The project had been facing widespread opposition from the farmers and activists from the region since its announcement. The main accusations against the project was that the alignment of the highway passed through a reserve forest area, water bodies and acres of fertile agricultural fields which had coconut and arecanut plantations. The pre-feasibility report on the highway stated that the road would pass through 11 reserved forests in the main alignment, i.e. Chennai-Salem, and one in Thiruvannamalai Spur. These include Siruvanjur, Nambedu, Alliyalamangalam, Anandavadi, Ravandavadi, Manjavadi ghat and Pallipatti extension, Jarugumalai and Sorakolathur. It also added that 2,791 hectares of land would be acquired for the project and this would include agricultural and community lands as well as residential plots.

Read: Explainer: Why there is furore over the proposed Chennai-Salem highway 

The project is a part of the Bharatmala Pariyojana, a highway project funded by the central government. It extends from Salem to Chennai for 277.30 kilometres via Harur, Semmampadi, Polur and Thiruvannamalai.

In its order, the Madras High Court had also made an environmental clearance mandatory for the project since it would have an adverse impact on the environment.

The Centre has appealed to the Supreme Court against the decision of the high court.

The Sterlite protests in Thoothukudi

On May 22, 2018, the 100th day of the protests by the people of Thoothukudi against the proposed expansion of the Sterlite copper smelter plant, violence broke out between the protesters and the police.

At least 13 civilians were shot dead and more than hundreds were injured as the police opened fire at the unarmed protesters.

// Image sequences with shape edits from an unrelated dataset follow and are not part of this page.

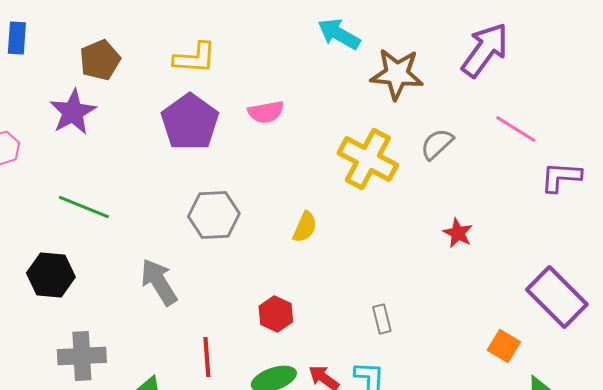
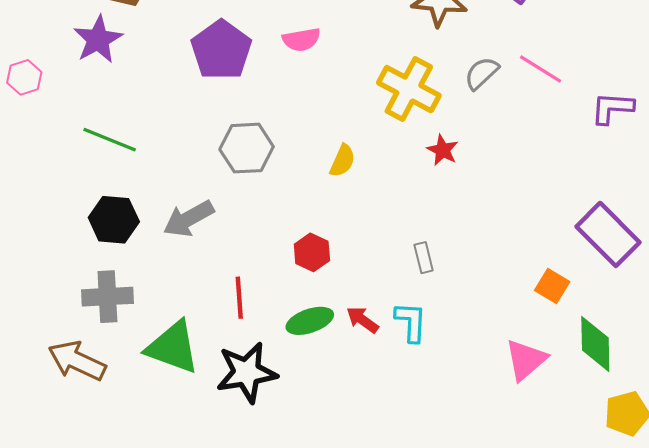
pink line: (516, 129) -> (541, 69), moved
red star: (458, 233) -> (443, 150), moved
black hexagon: (51, 275) -> (114, 220), moved
gray arrow: (159, 282) -> (189, 219), turned -87

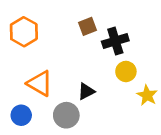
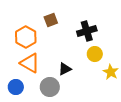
brown square: (87, 26) -> (51, 20), moved
orange hexagon: (24, 32) -> (26, 37), moved

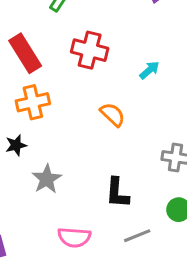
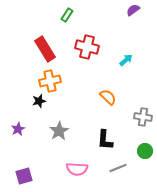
orange semicircle: (113, 115) -> (108, 97), moved
black star: (16, 145) -> (39, 101), moved

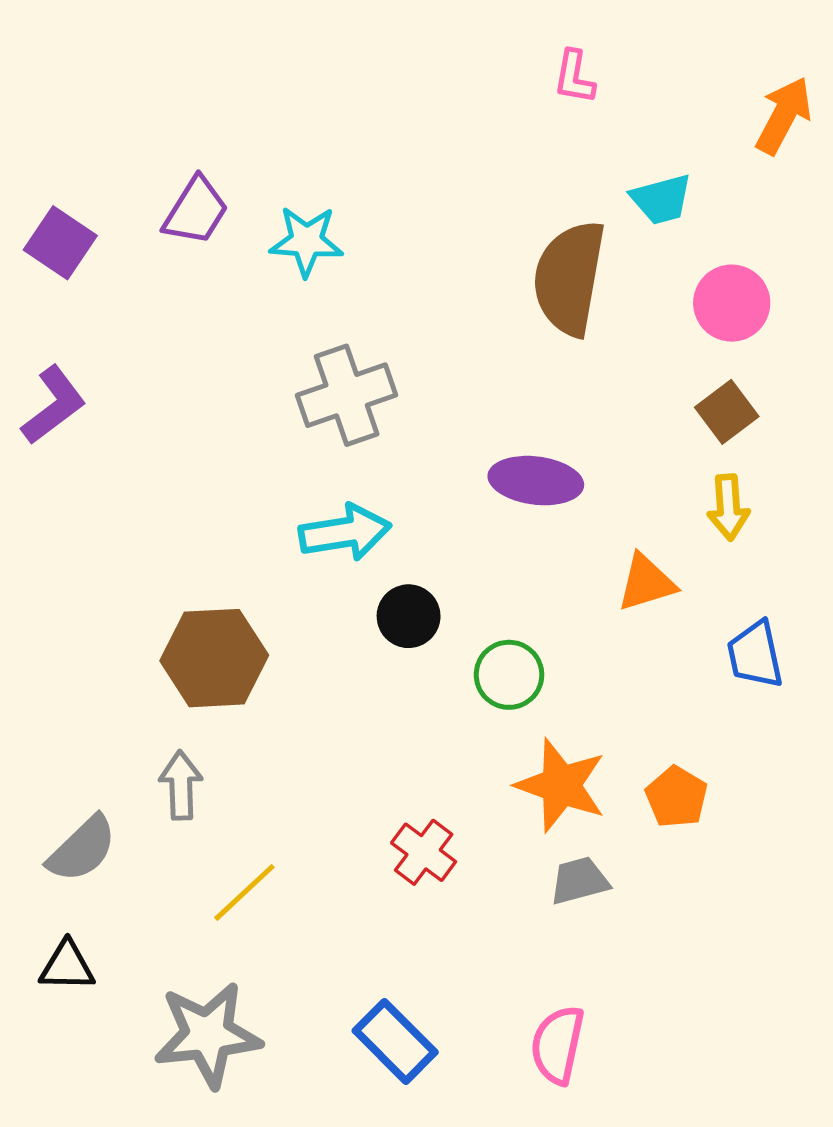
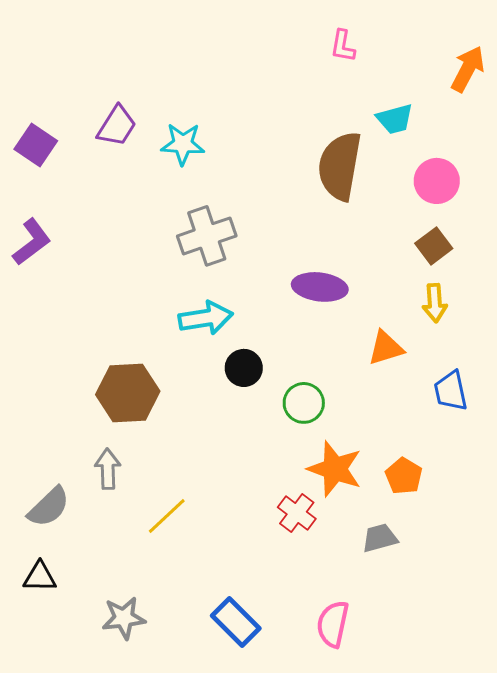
red cross: (424, 852) -> (297, 513), moved
gray trapezoid: (579, 881) -> (380, 538), moved
yellow line: (244, 892) -> (167, 516), moved
gray star: (208, 1035) -> (124, 618), size x0.7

The most recent leg of the protests began in February 2018 after the company announced its decision to double the capacity of the plant in Thoothukudi. There had been protests against the plant since the nineties by local groups in the areas as well. However, the protests which began as an indefinite hunger strike and dharna in February 2018 lasted till May 2018. 

Read: In pics: Anti-Sterlite protest in Thoothukudi, the violence and aftermath 

The protesters accused Sterlite of violating environmental norms and releasing toxic gases into the air, and of polluting the groundwater table in the area.

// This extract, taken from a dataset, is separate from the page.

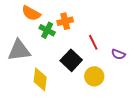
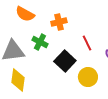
green cross: (47, 30) -> (40, 42), moved
yellow diamond: (40, 79) -> (18, 80), moved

The violence prompted the government to seal the factory on May 28 and also take back the land it had allotted to the company for its proposed expansion.

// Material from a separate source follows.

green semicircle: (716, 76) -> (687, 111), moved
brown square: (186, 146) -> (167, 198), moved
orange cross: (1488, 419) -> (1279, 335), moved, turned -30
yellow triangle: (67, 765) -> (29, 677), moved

National Clean Air Programme (NCAP)

The central government, in 2019, launched the National Clean Air Programme (NCAP) as a result of sustained campaigning by the civil society. The plan of the programme was to bring the alarming levels of air pollution under control.

Cities like New Delhi and many others report extremely high levels of air pollution during winter every year. The smoke in the atmosphere creates smog, hindering visibility to a large extent.

Read: Chennai air pollution: Is it time the city has a separate policy to address the crisis? 

Consistent and active efforts by groups like Greenpeace India and several other environmental support groups demanding cleaner air mounted pressure on the government of India, which launched the NCAP.

The five-year plan started in 2019, with potential to be extended further since the impact of the measures deployed to address the air pollution may continue long term.

Protests against genetically modified brinjal

The debate around GM Brinjal in India began in the early 2000s when the seeds were introduced in the country.

As soon as it was introduced, farmers, scientists and activists expressed concerns around the nutritional safety, environmental impact and the impact on the biodiversity by the modified variety of the vegetable. The doubts of these groups arose based on several international studies that indicated potential harm to the health and environment due to genetically-modified crops. Though there are clear benefits of switching to genetically modified crops (like reduced need for pesticides which saves cost for the farmers), the impact of switching to GM crops on health and environment is not yet clearly established. After demands for extensive testing on the seed mounted pressure on the then union government to take action.

As a result, India banned GM brinjal in 2010.